(Stored items)

###

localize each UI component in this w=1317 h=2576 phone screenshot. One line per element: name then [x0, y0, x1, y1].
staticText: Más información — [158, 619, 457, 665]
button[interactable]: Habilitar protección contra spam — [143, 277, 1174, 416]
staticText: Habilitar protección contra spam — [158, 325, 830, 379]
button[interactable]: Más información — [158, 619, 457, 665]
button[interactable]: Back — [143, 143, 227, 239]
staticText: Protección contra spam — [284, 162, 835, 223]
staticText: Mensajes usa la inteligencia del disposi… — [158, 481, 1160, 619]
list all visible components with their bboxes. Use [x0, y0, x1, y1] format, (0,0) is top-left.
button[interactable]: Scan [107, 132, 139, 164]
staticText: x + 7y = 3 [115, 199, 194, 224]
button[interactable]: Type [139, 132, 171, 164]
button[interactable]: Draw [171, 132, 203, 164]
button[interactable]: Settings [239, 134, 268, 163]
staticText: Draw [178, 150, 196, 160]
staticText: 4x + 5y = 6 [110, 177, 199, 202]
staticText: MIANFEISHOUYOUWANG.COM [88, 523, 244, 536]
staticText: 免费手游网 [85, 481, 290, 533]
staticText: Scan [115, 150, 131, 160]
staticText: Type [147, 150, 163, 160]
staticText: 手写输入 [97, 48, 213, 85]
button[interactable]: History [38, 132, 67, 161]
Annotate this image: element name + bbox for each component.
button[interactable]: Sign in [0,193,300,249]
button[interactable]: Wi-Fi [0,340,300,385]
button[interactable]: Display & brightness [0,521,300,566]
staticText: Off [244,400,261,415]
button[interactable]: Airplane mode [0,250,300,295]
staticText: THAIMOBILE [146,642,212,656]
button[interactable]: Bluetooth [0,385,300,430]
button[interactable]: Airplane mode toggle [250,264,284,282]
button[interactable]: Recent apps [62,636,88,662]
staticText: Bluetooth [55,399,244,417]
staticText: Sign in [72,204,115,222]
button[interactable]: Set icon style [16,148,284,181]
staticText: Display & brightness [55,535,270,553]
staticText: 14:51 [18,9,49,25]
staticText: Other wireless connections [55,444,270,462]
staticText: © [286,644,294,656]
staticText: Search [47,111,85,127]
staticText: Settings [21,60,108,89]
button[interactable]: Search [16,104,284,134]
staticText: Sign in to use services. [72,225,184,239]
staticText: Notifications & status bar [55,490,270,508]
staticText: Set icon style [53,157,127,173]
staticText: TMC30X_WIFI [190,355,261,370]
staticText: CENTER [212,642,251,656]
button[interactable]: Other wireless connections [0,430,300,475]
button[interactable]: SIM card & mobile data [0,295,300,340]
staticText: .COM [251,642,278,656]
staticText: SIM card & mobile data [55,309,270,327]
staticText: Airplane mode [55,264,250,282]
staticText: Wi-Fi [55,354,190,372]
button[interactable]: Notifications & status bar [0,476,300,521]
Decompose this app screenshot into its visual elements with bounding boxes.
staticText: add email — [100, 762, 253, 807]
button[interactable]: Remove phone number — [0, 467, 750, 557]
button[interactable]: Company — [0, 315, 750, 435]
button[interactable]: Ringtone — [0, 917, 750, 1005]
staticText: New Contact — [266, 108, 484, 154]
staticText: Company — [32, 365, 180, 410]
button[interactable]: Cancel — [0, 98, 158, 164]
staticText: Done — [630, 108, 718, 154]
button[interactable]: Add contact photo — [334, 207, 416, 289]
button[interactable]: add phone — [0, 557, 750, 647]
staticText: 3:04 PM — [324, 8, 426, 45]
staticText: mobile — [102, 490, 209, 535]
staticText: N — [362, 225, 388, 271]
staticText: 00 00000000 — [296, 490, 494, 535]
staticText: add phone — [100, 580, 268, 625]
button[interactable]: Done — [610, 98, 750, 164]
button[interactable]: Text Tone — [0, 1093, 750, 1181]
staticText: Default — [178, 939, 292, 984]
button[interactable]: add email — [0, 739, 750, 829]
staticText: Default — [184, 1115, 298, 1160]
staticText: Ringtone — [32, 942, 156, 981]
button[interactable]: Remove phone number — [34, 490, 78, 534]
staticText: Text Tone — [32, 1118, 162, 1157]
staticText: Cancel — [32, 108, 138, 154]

###

**What you need to do:** From beginning to end, the data must be duplicated exactly.

**Response to this task:**
localize each UI component in this w=1317 h=2576 phone screenshot. One line per element: name then [x0, y0, x1, y1].
staticText: Más información — [158, 619, 457, 665]
button[interactable]: Habilitar protección contra spam — [143, 277, 1174, 416]
staticText: Habilitar protección contra spam — [158, 325, 830, 379]
button[interactable]: Más información — [158, 619, 457, 665]
button[interactable]: Back — [143, 143, 227, 239]
staticText: Protección contra spam — [284, 162, 835, 223]
staticText: Mensajes usa la inteligencia del disposi… — [158, 481, 1160, 619]
list all visible components with their bboxes. Use [x0, y0, x1, y1] format, (0,0) is top-left.
button[interactable]: Scan [107, 132, 139, 164]
staticText: x + 7y = 3 [115, 199, 194, 224]
button[interactable]: Type [139, 132, 171, 164]
button[interactable]: Draw [171, 132, 203, 164]
button[interactable]: Settings [239, 134, 268, 163]
staticText: Draw [178, 150, 196, 160]
staticText: 4x + 5y = 6 [110, 177, 199, 202]
staticText: MIANFEISHOUYOUWANG.COM [88, 523, 244, 536]
staticText: 免费手游网 [85, 481, 290, 533]
staticText: Scan [115, 150, 131, 160]
staticText: Type [147, 150, 163, 160]
staticText: 手写输入 [97, 48, 213, 85]
button[interactable]: History [38, 132, 67, 161]
Annotate this image: element name + bbox for each component.
button[interactable]: Sign in [0,193,300,249]
button[interactable]: Wi-Fi [0,340,300,385]
button[interactable]: Display & brightness [0,521,300,566]
staticText: Off [244,400,261,415]
button[interactable]: Airplane mode [0,250,300,295]
staticText: THAIMOBILE [146,642,212,656]
button[interactable]: Bluetooth [0,385,300,430]
button[interactable]: Airplane mode toggle [250,264,284,282]
button[interactable]: Recent apps [62,636,88,662]
staticText: Bluetooth [55,399,244,417]
staticText: Sign in [72,204,115,222]
button[interactable]: Set icon style [16,148,284,181]
staticText: Display & brightness [55,535,270,553]
staticText: 14:51 [18,9,49,25]
staticText: Other wireless connections [55,444,270,462]
staticText: © [286,644,294,656]
staticText: Search [47,111,85,127]
staticText: Settings [21,60,108,89]
button[interactable]: Search [16,104,284,134]
staticText: Sign in to use services. [72,225,184,239]
staticText: Notifications & status bar [55,490,270,508]
staticText: Set icon style [53,157,127,173]
staticText: TMC30X_WIFI [190,355,261,370]
staticText: CENTER [212,642,251,656]
button[interactable]: Other wireless connections [0,430,300,475]
button[interactable]: SIM card & mobile data [0,295,300,340]
staticText: .COM [251,642,278,656]
staticText: SIM card & mobile data [55,309,270,327]
staticText: Airplane mode [55,264,250,282]
staticText: Wi-Fi [55,354,190,372]
button[interactable]: Notifications & status bar [0,476,300,521]
Decompose this app screenshot into its visual elements with bounding boxes.
staticText: add email — [100, 762, 253, 807]
button[interactable]: Remove phone number — [0, 467, 750, 557]
button[interactable]: Company — [0, 315, 750, 435]
button[interactable]: Ringtone — [0, 917, 750, 1005]
staticText: New Contact — [266, 108, 484, 154]
staticText: Company — [32, 365, 180, 410]
button[interactable]: Cancel — [0, 98, 158, 164]
staticText: Done — [630, 108, 718, 154]
button[interactable]: Add contact photo — [334, 207, 416, 289]
button[interactable]: add phone — [0, 557, 750, 647]
staticText: 3:04 PM — [324, 8, 426, 45]
staticText: mobile — [102, 490, 209, 535]
staticText: N — [362, 225, 388, 271]
staticText: 00 00000000 — [296, 490, 494, 535]
staticText: add phone — [100, 580, 268, 625]
button[interactable]: Done — [610, 98, 750, 164]
button[interactable]: Text Tone — [0, 1093, 750, 1181]
staticText: Default — [178, 939, 292, 984]
button[interactable]: add email — [0, 739, 750, 829]
staticText: Default — [184, 1115, 298, 1160]
staticText: Ringtone — [32, 942, 156, 981]
button[interactable]: Remove phone number — [34, 490, 78, 534]
staticText: Text Tone — [32, 1118, 162, 1157]
staticText: Cancel — [32, 108, 138, 154]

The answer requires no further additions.